ARENA
Alignment Research Engineer Accelerator
ARENA’s mission is to provide talented individuals with the ML engineering skills, community, and confidence to contribute directly to technical AI safety.
The ARENA curriculum is organised into four core chapters, each one of which will run for a week. During this, participants will work through ML programming exercises in pairs under TA guidance to develop their skills. There is also a fifth chapter, where participants will be able to choose to dive deeper into one of several different topics covered during the course and complete a Capstone project.

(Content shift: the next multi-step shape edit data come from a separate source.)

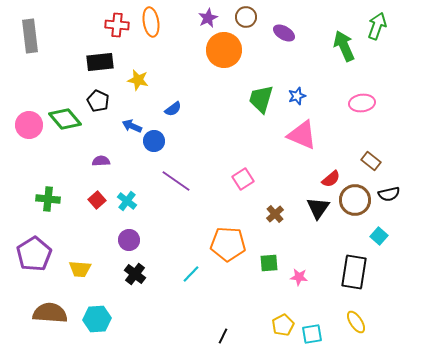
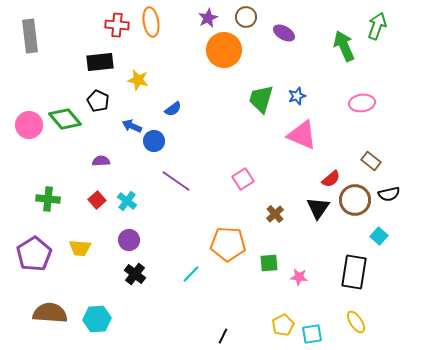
yellow trapezoid at (80, 269): moved 21 px up
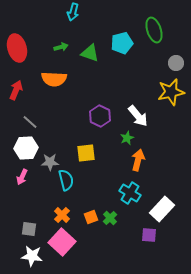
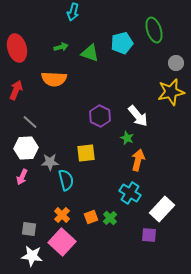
green star: rotated 24 degrees counterclockwise
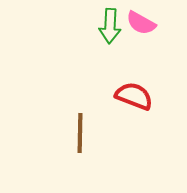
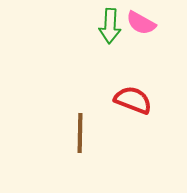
red semicircle: moved 1 px left, 4 px down
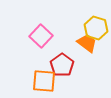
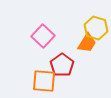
pink square: moved 2 px right
orange trapezoid: rotated 85 degrees clockwise
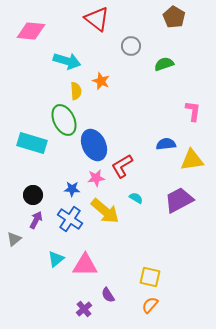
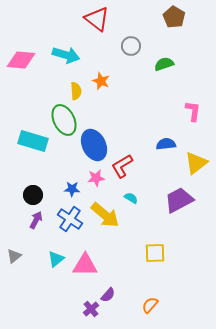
pink diamond: moved 10 px left, 29 px down
cyan arrow: moved 1 px left, 6 px up
cyan rectangle: moved 1 px right, 2 px up
yellow triangle: moved 4 px right, 3 px down; rotated 30 degrees counterclockwise
cyan semicircle: moved 5 px left
yellow arrow: moved 4 px down
gray triangle: moved 17 px down
yellow square: moved 5 px right, 24 px up; rotated 15 degrees counterclockwise
purple semicircle: rotated 105 degrees counterclockwise
purple cross: moved 7 px right
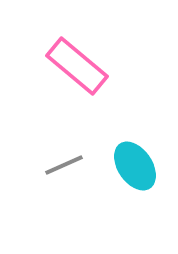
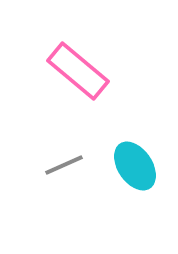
pink rectangle: moved 1 px right, 5 px down
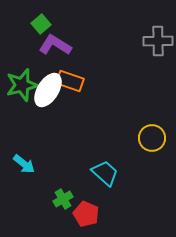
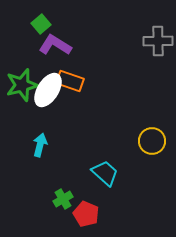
yellow circle: moved 3 px down
cyan arrow: moved 16 px right, 19 px up; rotated 115 degrees counterclockwise
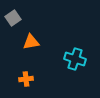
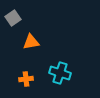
cyan cross: moved 15 px left, 14 px down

The curriculum draws heavily from Redwood Research’s Machine Learning for Alignment Bootcamp. It also has overlap with other material (most notably Neel Nanda’s excellent open source material on mechanistic interpretability of transformers). We will also be including Q&As and group discussions on some AI safety specific writing in each chapter, which will often tie in directly to the curriculum content.
Chapter 0 - Fundamentals
Before getting into more advanced topics, we first cover the basics of deep learning, including basic machine learning terminology, what neural networks are, and how to train them.
We will also cover some subjects we expect to be useful going forwards, e.g. using GPT-3 and 4 to streamline your learning, good coding practices, and version control.
Chapter 1 - Transformers & Mechanistic Interpretability
The transformer is an important neural network architecture used for language modeling, and it has made headlines this year with the introduction of models like ChatGPT.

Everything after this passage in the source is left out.